Spotting Patterns, Seeing Problems: Smarter Designs for Alzheimer’s Research

In a recent article, The Economist reported on an idea gaining traction in dementia research: that certain viral infections may help trigger Alzheimer’s disease. Studies suggest that individuals vaccinated against shingles appear less likely to develop dementia later on. If viruses like varicella-zoster or herpes simplex do contribute to neurodegeneration, it could open new possibilities for prevention.

The pattern is striking. But interpreting it demands caution. Observational findings sometimes imply a finding but this may simply reflect complex entanglements between health behaviors, care access, and underlying risk factors and not the biological pathway subject to the research. Without careful design, even the most intriguing associations risk leading researchers down misleading paths.

For those serious about uncovering true causal relationships, it is no longer enough to analyze existing data and hope for the best.  Those reading blogs by Adigens Health know this well: questions like these demand a more disciplined approach.

Such approach starts with the trial we wish we could run, not simply the data we happen to have.

Before plunging into retrospective analyses, it helps to pause and ask what could go wrong and how best to anticipate it. A structured reflection on the risks, what we have been calling a trial pre-mortem, can expose the hidden traps that otherwise threaten to undo promising research.

From Data to Doubt

The idea is simple. Before reaching for models and p-values, researchers should first outline the essentials of the study they would ideally conduct: who the participants would be, what interventions and comparisons would occur, and how outcomes would be measured over time. This discipline, which is at the heart of the target trial framework, provides a reference point against which real-world data (RWD) can be judged. Only by clarifying the ideal trial can researchers properly assess if retrospective analyses can approximate it and describe situations where the gaps might be too wide to bridge.

In the case of the virus–Alzheimer’s hypothesis, several risks stand out.

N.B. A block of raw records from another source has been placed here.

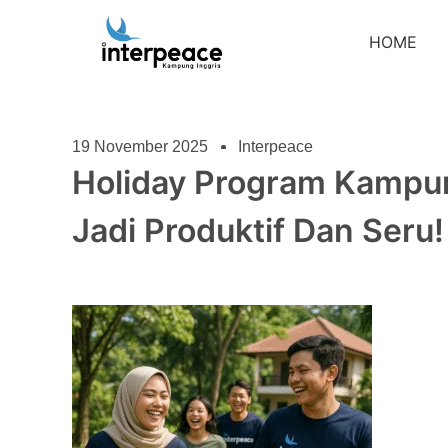
HOME
19 November 2025
Interpeace
Holiday Program Kampun
Jadi Produktif Dan Seru!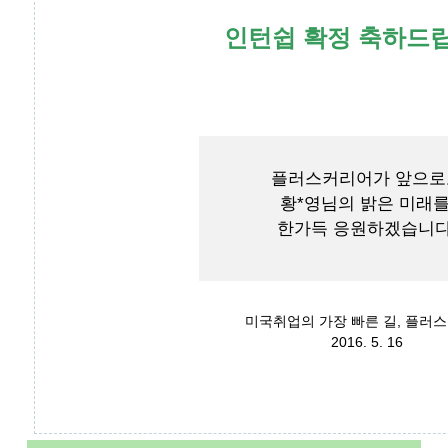
인턴쉽 확정 축하드
플러스커리어가 앞으로
황*영님의 밝은 미래
한가득 응원하겠습니다
미국취업의 가장 빠른 길, 플러
2016. 5. 16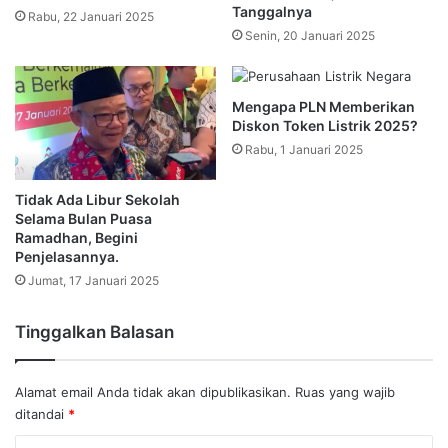
Tanggalnya
Rabu, 22 Januari 2025
Senin, 20 Januari 2025
Mengapa PLN Memberikan
Diskon Token Listrik 2025?
Rabu, 1 Januari 2025
Tidak Ada Libur Sekolah
Selama Bulan Puasa
Ramadhan, Begini
Penjelasannya.
Jumat, 17 Januari 2025
Tinggalkan Balasan
Alamat email Anda tidak akan dipublikasikan.
Ruas yang wajib
ditandai
*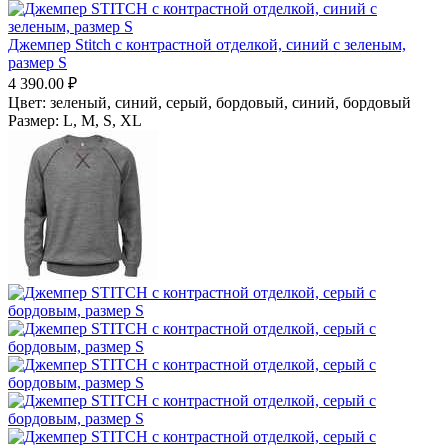
Джемпер Stitch с контрастной отделкой, синий с зеленым,
размер S
4 390.00
₽
Цвет:
зеленый, синий,
серый, бордовый,
синий, бордовый
Размер:
L,
M,
S,
XL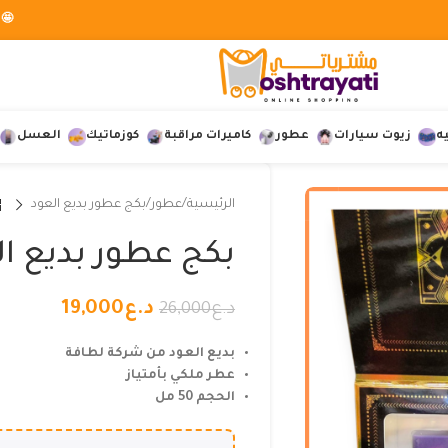
🤩 
ه
زيوت سيارات
عطور
كاميرات مراقبة
كوزماتيك
العسل
الرئيسية
عطور
بكج عطور بديع العود
بكج عطور بديع ال
د.ع
19,000
د.ع
26,000
بديع العود من شركة لطافة
عطر ملكي بأمتياز
الحجم 50 مل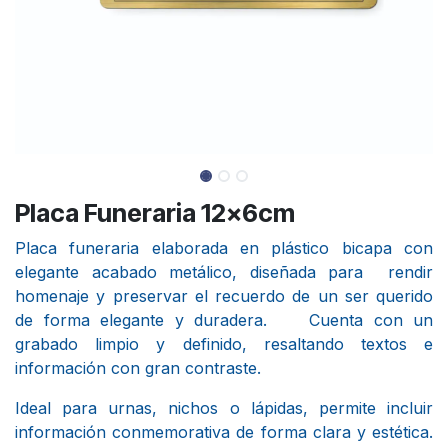
Placa Funeraria 12x6cm
Placa funeraria elaborada en plástico bicapa con
elegante acabado metálico, diseñada para rendir
homenaje y preservar el recuerdo de un ser querido
de forma elegante y duradera. Cuenta con un
grabado limpio y definido, resaltando textos e
información con gran contraste.
Ideal para urnas, nichos o lápidas, permite incluir
información conmemorativa de forma clara y estética.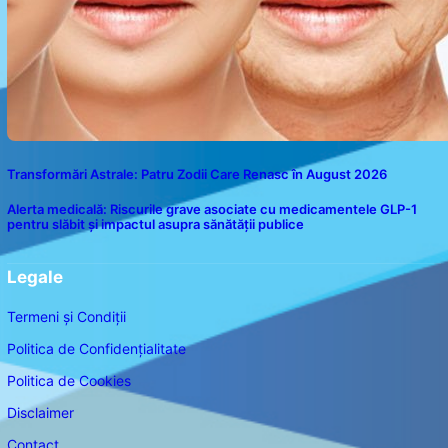
Transformări Astrale: Patru Zodii Care Renasc în August 2026
Alerta medicală: Riscurile grave asociate cu medicamentele GLP-1
pentru slăbit și impactul asupra sănătății publice
Legale
Termeni și Condiții
Politica de Confidențialitate
Politica de Cookies
Disclaimer
Contact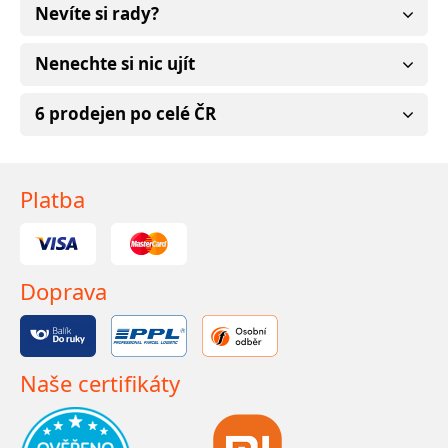
Nevíte si rady?
Nenechte si nic ujít
6 prodejen po celé ČR
Platba
Doprava
Naše certifikáty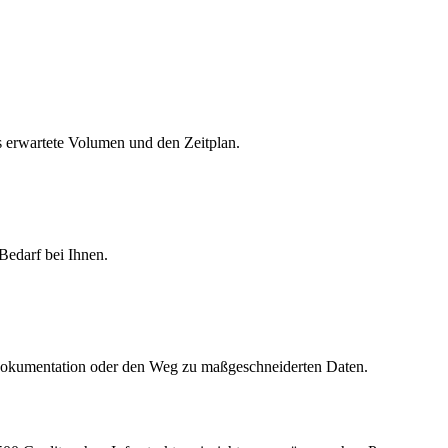
s erwartete Volumen und den Zeitplan.
Bedarf bei Ihnen.
 Dokumentation oder den Weg zu maßgeschneiderten Daten.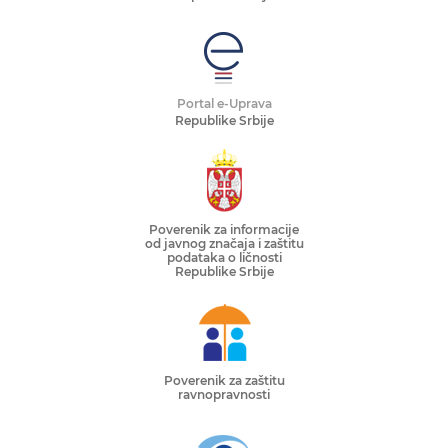
Portal e-Uprava
Republike Srbije
Poverenik za informacije
od javnog značaja i zaštitu
podataka o ličnosti
Republike Srbije
Poverenik za zaštitu
ravnopravnosti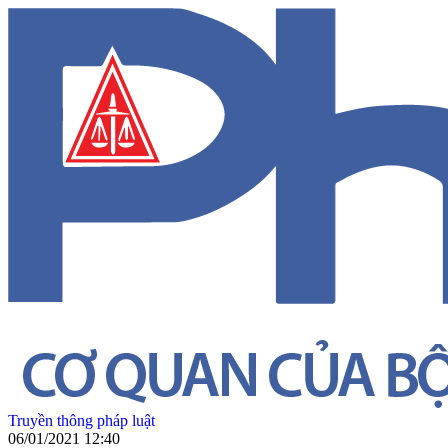
Truyền thông pháp luật
06/01/2021 12:40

🔹First, confounding by health status could easily cloud the results. Individuals who choose to get vaccinated often differ systematically from those who do not. They may be more proactive about their health, more likely to exercise, better at managing chronic conditions, or more engaged with healthcare providers.  All these factors independently lower the risk of dementia. Without carefully accounting for these differences, any observed benefit of vaccination could simply reflect broader patterns of healthier living.

🔹Second, ambiguities in timing could distort interpretations. Early signs of cognitive decline, even if subtle, may influence healthcare behavior. A patient beginning to experience memory issues might, for instance, forgo a shingles vaccination they would otherwise have sought. If later diagnosed with dementia, it could misleadingly appear that lack of vaccination preceded and contributed to the disease, when in fact the earliest stages of dementia altered the vaccination decision itself.

🔹Third, biases rooted in RWD structure can introduce hidden distortions. Health records may capture a shingles vaccination but overlook earlier symptoms of mild cognitive impairment that went undocumented. Patients may also leave a healthcare system midway through the observation period, breaking the continuity needed to track cognitive outcomes reliably. Gaps like these can warp study findings either exaggerating a protective effect or obscuring a real one.  Even if anticipated, appropriate adjustments may need to be made.

Each of these pitfalls, if unrecognized, can nudge retrospective analyses away from the truth. Pausing to anticipate them, and not waiting to fix problems after they appear, can make the difference between a study that misleads and one that genuinely informs.

Making Retrospective Studies Worth Believing

The trial pre-mortem is not a bureaucratic hurdle. We have been arguing that it is an essential safeguard and one worth doing particularly when public interest is high and premature conclusions could misdirect scientific priorities.

Causal inference approaches, implemented practically with approaches like the target trial framework, offer the clearest path forward. They acknowledge that while we often must rely on imperfect RWD, we should aim to emulate the structure and rigor of the trials we cannot run.

The virus/Alzheimer’s hypothesis may yet reshape how we think about dementia prevention. But if it does, it will not be because patterns were spotted in passing; it will be because careful methods revealed real signals amid the noise.

Observations alone are not enough. Thoughtful design, grounded in causal principles, is the bridge between what we see and what we can trust.